- _ABOUT THIS EXERCISE_
Please count the lines of the listing below in which "матеріалів" occurs, and reply with the number only.

- _DATASET_
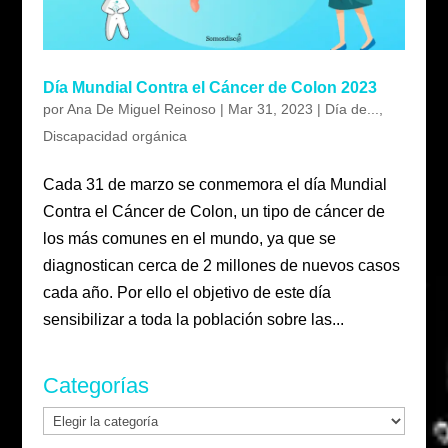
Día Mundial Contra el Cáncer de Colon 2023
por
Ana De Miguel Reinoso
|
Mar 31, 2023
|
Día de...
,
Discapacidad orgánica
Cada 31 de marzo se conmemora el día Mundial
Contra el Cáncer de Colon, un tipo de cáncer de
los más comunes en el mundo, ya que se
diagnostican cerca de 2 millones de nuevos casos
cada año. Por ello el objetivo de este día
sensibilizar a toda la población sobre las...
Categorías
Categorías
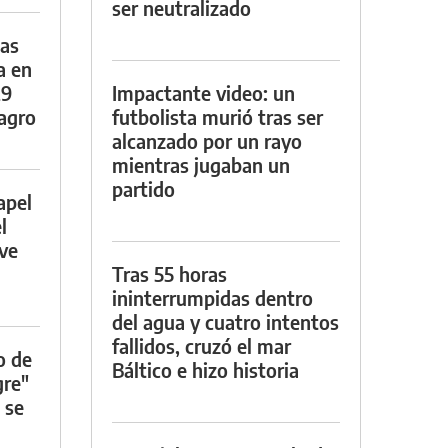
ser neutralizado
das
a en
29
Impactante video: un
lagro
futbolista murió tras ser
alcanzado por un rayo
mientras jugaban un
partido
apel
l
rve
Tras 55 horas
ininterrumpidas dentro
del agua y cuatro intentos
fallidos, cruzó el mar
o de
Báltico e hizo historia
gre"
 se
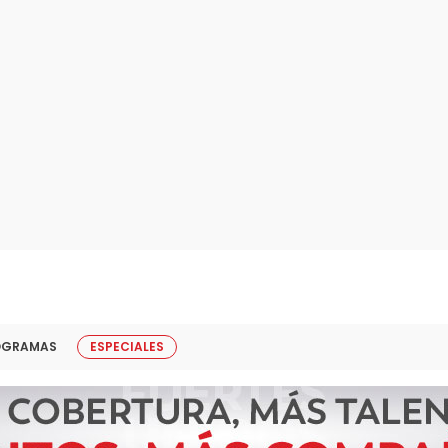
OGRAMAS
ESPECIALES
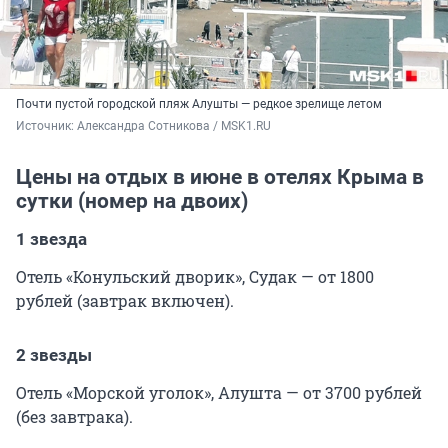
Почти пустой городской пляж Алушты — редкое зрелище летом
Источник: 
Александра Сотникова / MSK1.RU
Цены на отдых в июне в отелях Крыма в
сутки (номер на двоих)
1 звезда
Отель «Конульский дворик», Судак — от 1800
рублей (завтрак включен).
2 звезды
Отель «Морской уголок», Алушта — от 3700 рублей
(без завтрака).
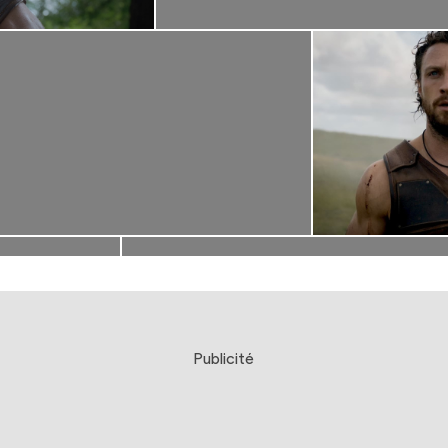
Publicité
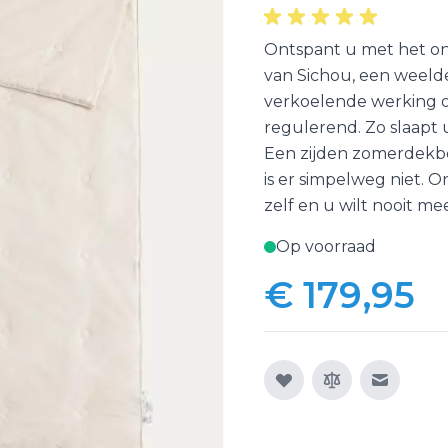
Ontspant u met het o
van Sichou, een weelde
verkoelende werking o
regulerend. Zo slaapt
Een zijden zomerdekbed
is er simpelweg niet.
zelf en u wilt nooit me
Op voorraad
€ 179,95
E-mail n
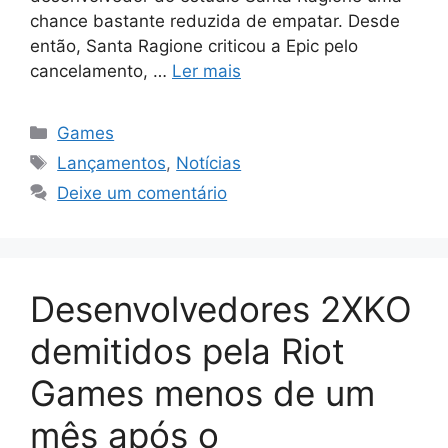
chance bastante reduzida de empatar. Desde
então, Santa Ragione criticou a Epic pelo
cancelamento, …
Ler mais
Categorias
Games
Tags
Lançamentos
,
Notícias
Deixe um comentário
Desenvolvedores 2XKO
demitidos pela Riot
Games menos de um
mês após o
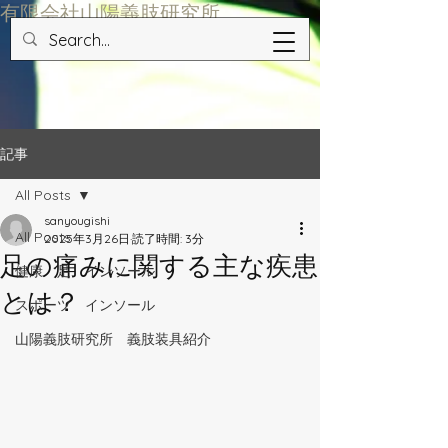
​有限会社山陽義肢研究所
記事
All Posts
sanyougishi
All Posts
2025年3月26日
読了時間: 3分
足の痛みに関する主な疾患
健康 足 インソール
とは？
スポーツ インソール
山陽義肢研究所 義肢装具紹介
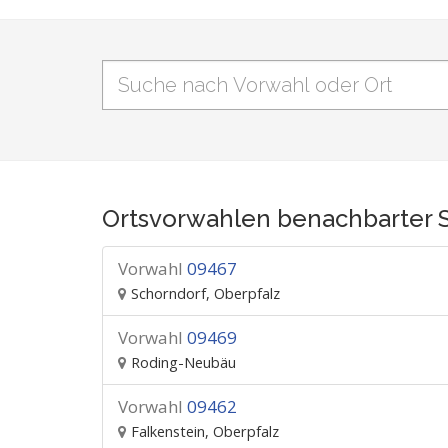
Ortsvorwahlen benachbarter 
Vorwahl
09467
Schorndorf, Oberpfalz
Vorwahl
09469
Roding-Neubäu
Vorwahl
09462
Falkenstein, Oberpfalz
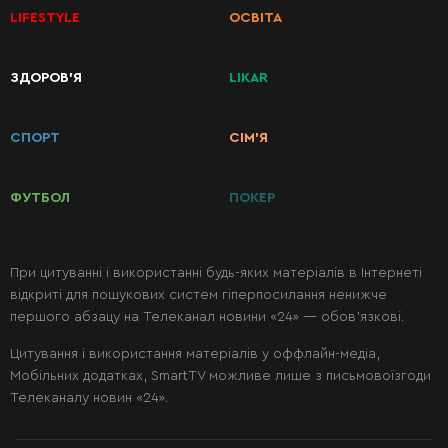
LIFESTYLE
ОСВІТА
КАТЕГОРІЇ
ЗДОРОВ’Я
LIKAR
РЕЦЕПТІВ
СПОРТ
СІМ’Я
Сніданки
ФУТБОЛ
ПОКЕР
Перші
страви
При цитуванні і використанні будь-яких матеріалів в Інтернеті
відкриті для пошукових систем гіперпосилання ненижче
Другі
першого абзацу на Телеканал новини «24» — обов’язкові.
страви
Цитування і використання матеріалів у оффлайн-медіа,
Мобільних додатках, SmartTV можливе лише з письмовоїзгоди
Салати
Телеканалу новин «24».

---

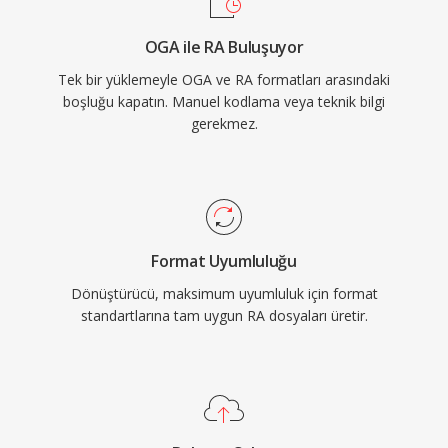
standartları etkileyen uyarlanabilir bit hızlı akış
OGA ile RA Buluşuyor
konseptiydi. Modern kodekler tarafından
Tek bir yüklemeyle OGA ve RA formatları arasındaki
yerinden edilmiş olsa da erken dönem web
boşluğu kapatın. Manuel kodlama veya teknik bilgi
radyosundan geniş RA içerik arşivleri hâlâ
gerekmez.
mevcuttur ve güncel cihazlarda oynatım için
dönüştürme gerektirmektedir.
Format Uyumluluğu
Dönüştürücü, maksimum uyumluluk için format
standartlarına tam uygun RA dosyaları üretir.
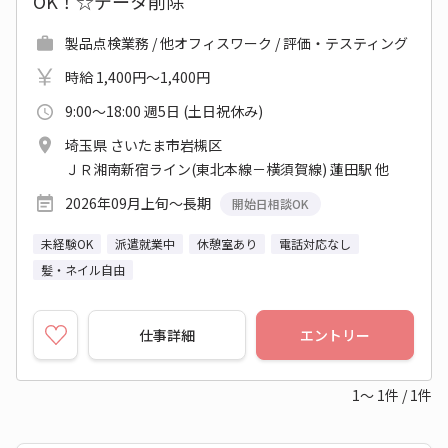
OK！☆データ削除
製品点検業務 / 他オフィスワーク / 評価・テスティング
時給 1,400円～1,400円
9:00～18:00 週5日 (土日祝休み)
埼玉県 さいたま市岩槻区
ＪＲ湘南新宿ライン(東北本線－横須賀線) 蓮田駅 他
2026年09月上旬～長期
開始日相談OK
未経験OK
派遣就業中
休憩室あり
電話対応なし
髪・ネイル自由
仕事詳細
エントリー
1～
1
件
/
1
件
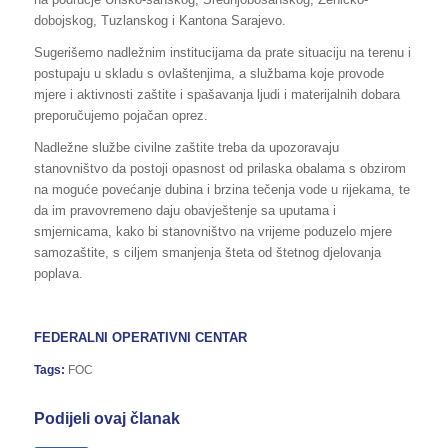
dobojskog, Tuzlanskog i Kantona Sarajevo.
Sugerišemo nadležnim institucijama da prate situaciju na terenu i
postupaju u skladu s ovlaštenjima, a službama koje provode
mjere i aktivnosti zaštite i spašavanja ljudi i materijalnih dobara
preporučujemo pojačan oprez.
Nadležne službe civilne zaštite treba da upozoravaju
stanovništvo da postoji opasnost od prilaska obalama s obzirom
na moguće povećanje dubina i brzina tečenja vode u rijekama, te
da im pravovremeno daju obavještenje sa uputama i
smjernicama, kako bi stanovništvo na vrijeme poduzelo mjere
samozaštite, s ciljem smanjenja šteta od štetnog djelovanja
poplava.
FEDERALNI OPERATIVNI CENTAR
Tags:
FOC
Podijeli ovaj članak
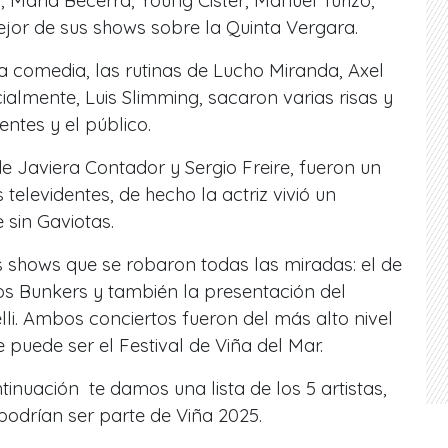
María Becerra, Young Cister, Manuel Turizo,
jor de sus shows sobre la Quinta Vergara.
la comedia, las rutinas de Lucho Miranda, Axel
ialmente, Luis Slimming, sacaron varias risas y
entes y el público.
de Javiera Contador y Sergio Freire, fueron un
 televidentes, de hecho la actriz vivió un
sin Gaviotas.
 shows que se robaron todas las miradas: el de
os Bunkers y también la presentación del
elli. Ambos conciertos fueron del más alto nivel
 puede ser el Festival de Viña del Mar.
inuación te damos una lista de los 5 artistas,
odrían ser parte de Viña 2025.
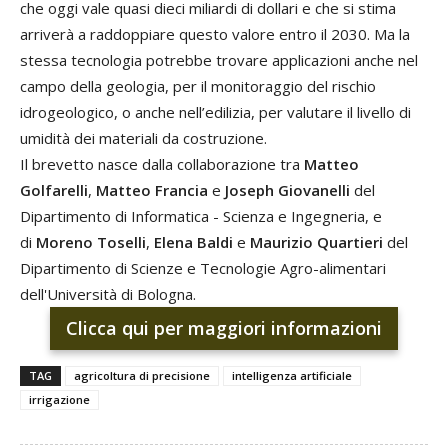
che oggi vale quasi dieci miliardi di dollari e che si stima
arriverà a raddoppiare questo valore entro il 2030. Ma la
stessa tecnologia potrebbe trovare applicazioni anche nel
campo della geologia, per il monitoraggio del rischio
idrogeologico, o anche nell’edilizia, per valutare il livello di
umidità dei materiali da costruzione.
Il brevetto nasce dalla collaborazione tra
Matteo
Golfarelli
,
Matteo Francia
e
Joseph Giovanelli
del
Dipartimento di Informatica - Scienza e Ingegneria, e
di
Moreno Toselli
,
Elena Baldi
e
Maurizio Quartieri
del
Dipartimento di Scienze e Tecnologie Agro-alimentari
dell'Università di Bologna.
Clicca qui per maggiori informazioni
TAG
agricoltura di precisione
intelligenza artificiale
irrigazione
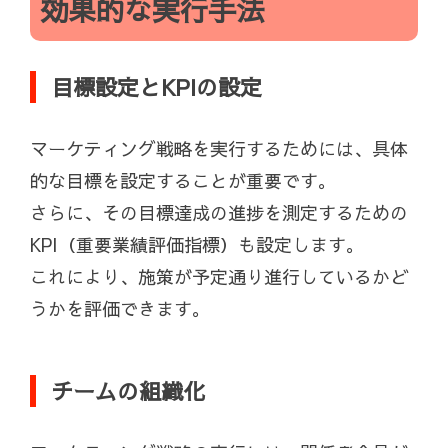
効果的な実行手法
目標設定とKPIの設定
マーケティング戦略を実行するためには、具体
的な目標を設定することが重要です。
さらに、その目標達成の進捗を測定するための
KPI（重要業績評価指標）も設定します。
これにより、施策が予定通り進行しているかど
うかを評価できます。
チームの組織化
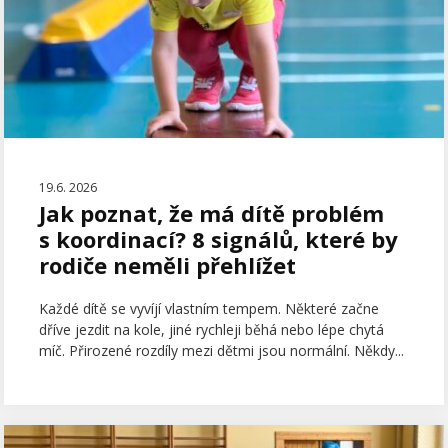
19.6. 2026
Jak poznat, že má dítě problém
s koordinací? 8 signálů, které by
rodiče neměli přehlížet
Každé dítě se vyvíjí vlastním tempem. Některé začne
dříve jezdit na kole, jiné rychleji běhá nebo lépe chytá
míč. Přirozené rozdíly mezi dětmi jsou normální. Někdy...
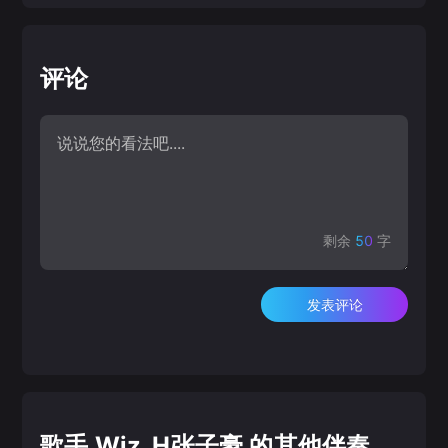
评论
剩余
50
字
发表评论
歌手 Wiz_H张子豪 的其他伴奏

---

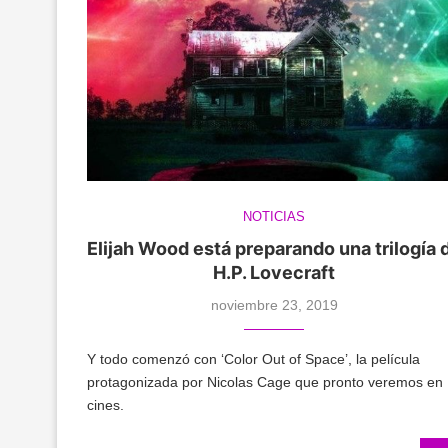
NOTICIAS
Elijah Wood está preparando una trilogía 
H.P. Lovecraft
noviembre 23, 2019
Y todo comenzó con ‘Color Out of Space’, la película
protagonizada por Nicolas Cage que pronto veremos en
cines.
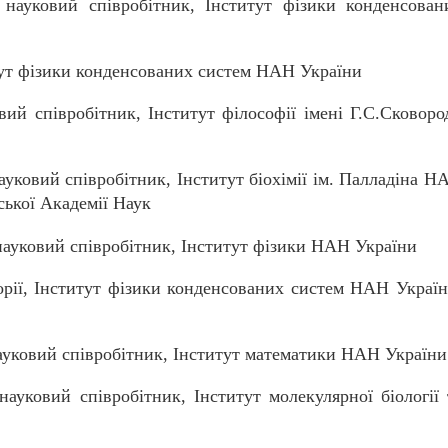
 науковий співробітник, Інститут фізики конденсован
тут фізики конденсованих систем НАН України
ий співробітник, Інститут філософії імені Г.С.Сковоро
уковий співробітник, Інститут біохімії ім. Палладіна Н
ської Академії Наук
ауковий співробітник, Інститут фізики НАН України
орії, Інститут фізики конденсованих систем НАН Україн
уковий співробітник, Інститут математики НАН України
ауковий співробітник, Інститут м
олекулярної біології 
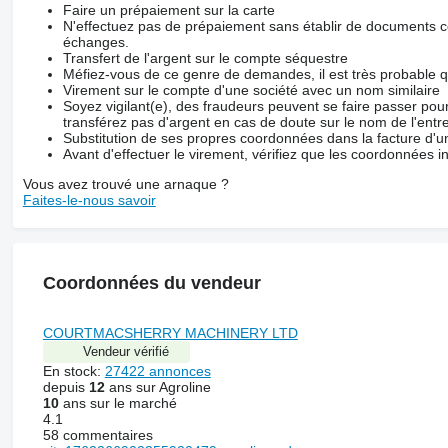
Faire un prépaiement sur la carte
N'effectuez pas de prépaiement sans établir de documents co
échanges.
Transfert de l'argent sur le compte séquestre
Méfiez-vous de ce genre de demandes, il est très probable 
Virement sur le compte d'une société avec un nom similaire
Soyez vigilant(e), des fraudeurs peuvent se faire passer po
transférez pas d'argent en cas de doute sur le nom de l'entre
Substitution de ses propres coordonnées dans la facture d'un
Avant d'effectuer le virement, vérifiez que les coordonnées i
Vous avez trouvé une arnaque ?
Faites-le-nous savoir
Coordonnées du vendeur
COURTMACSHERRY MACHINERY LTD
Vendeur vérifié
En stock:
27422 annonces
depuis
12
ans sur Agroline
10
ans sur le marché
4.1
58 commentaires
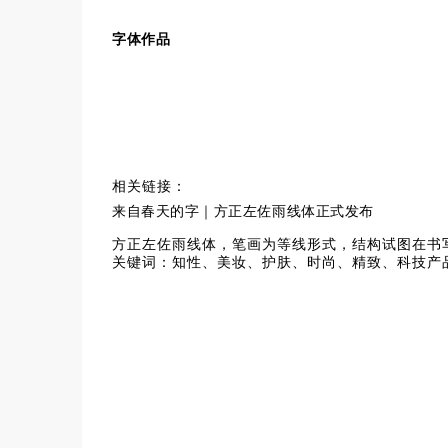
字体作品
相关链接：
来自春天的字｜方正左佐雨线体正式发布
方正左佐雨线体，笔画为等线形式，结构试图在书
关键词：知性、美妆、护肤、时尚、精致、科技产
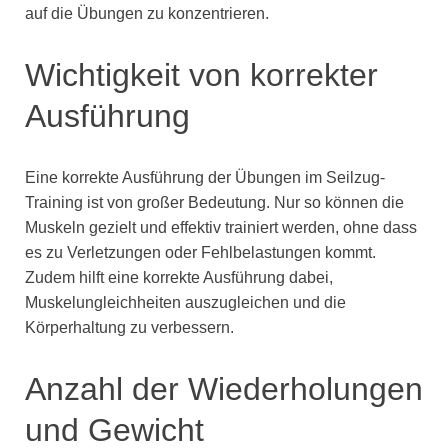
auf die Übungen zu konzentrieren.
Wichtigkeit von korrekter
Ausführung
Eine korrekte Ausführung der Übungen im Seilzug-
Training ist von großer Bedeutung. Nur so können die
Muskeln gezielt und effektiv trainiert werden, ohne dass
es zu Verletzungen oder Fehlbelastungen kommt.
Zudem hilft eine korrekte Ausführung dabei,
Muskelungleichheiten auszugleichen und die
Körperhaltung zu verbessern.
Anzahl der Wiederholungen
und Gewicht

- _YOUR RESPONSE_
2